# Phalaenopsis Jiaho's Lovely Star 'Peter Lin' HCC/AOS



## bigleaf (Mar 29, 2011)

Phalaenopsis Jiaho's Lovely Star 'Peter Lin' HCC/AOS - pictured on the right
Phalaenopsis Love Gift (Phalaenopsis lobbii x Phalaenopsis gibbosa) - pictured on the left







Phalaenopsis Joy Spring Canary 'Green 5' - pictured on the left


----------



## Erythrone (Mar 29, 2011)

very interesting!


----------



## Hera (Mar 29, 2011)

That is a very cool mini. The gold is so dark. Does it fade? It doesn't appear to by the pictures.


----------



## bigleaf (Mar 29, 2011)

Thank you. Color gets darker with age. this is inherited from the Phal stuartiana v nobilis. Most open cream/light yellow but gets darker with age. I like this particular cultivar because the color is very rich, like Papaya


----------



## Brian Monk (Mar 29, 2011)

That yellow/gold is outstanding. REminds me of a really good V. dennisoniana


----------



## smartie2000 (Mar 30, 2011)

Love Gift is so colourful that it doesn't look like a phal!


----------



## Mathias (Mar 30, 2011)

The color on Phalaenopsis Jiaho's Lovely Star is fantastic!


----------



## Shiva (Mar 30, 2011)

Beautiful!


----------



## etex (Mar 30, 2011)

Brian Monk said:


> That yellow/gold is outstanding. REminds me of a really good V. dennisoniana



That's what I was thinking!


----------



## NYEric (Mar 30, 2011)

Thanx for sharing.


----------



## SlipperFan (Mar 30, 2011)

A truly orange Phal? I love it!!! :drool:


----------



## Bolero (Mar 31, 2011)

Very pretty, I wish I could grow these.


----------



## Hera (Mar 31, 2011)

I wish somebody had these available because I keep coming back to this page to drool.


----------



## biothanasis (Mar 31, 2011)

Wonderful all 3!


----------



## W. Beetus (Mar 31, 2011)

Great phals!


----------



## bigleaf (Apr 2, 2011)

Hera said:


> I wish somebody had these available because I keep coming back to this page to drool.

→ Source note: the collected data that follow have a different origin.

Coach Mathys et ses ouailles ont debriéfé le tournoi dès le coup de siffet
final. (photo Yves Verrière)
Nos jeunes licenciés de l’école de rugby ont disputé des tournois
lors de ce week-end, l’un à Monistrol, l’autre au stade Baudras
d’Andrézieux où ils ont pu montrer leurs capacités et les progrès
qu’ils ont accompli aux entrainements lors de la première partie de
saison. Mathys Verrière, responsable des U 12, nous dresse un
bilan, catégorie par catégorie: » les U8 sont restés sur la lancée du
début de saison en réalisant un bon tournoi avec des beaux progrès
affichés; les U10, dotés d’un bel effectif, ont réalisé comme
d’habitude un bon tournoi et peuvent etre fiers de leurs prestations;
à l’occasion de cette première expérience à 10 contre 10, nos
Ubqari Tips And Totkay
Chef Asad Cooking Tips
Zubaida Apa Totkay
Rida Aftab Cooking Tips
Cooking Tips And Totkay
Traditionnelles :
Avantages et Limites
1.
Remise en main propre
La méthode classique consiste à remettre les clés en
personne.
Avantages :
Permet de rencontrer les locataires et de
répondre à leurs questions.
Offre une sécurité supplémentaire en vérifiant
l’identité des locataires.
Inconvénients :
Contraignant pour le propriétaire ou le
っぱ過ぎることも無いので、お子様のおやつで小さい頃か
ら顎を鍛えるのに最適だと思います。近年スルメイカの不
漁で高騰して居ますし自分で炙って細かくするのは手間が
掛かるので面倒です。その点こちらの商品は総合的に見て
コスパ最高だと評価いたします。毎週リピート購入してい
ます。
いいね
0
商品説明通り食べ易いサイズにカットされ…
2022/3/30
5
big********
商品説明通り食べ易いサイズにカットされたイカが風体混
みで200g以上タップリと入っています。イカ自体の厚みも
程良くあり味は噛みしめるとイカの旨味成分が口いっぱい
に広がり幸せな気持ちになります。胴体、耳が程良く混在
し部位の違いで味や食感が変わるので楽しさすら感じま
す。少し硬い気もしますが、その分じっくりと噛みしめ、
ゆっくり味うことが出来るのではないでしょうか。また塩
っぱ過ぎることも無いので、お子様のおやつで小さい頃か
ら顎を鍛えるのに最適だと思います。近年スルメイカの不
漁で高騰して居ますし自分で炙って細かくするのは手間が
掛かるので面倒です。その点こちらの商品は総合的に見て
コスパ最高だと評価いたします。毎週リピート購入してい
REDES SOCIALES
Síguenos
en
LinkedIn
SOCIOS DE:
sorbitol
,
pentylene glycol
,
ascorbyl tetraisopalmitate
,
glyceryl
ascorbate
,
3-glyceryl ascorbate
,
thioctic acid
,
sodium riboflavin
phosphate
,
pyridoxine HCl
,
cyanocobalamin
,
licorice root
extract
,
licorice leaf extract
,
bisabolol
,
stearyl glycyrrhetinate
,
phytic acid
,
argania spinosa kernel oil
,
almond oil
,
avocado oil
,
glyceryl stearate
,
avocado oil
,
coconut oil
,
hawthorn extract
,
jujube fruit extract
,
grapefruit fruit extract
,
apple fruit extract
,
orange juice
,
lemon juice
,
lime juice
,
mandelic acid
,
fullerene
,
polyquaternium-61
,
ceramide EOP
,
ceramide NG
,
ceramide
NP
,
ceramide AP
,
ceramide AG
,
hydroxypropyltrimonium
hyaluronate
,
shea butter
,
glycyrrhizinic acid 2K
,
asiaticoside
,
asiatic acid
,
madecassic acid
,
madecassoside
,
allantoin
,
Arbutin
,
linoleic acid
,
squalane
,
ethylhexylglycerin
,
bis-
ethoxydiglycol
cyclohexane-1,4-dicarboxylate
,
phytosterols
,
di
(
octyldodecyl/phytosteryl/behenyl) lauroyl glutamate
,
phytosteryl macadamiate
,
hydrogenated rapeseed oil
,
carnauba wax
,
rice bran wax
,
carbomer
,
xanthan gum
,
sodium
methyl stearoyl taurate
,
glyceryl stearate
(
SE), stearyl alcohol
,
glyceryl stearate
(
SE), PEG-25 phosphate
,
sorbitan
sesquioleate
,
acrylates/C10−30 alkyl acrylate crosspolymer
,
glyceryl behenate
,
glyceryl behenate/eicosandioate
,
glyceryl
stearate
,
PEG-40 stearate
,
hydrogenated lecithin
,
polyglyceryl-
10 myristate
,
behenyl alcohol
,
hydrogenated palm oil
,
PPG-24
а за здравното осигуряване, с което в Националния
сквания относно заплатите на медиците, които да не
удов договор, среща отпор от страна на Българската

Thank you. 2 years ago I tried to have stem props made but nothing came back from the lab. Right now I am using this plant to breed. I hope to have better news to share in the future.


----------



## SlipperFan (Apr 2, 2011)

bigleaf said:


> Thank you. 2 years ago I tried to have stem props made but nothing came back from the lab. Right now I am using this plant to breed. I hope to have better news to share in the future.



Good! Keep us posted.


----------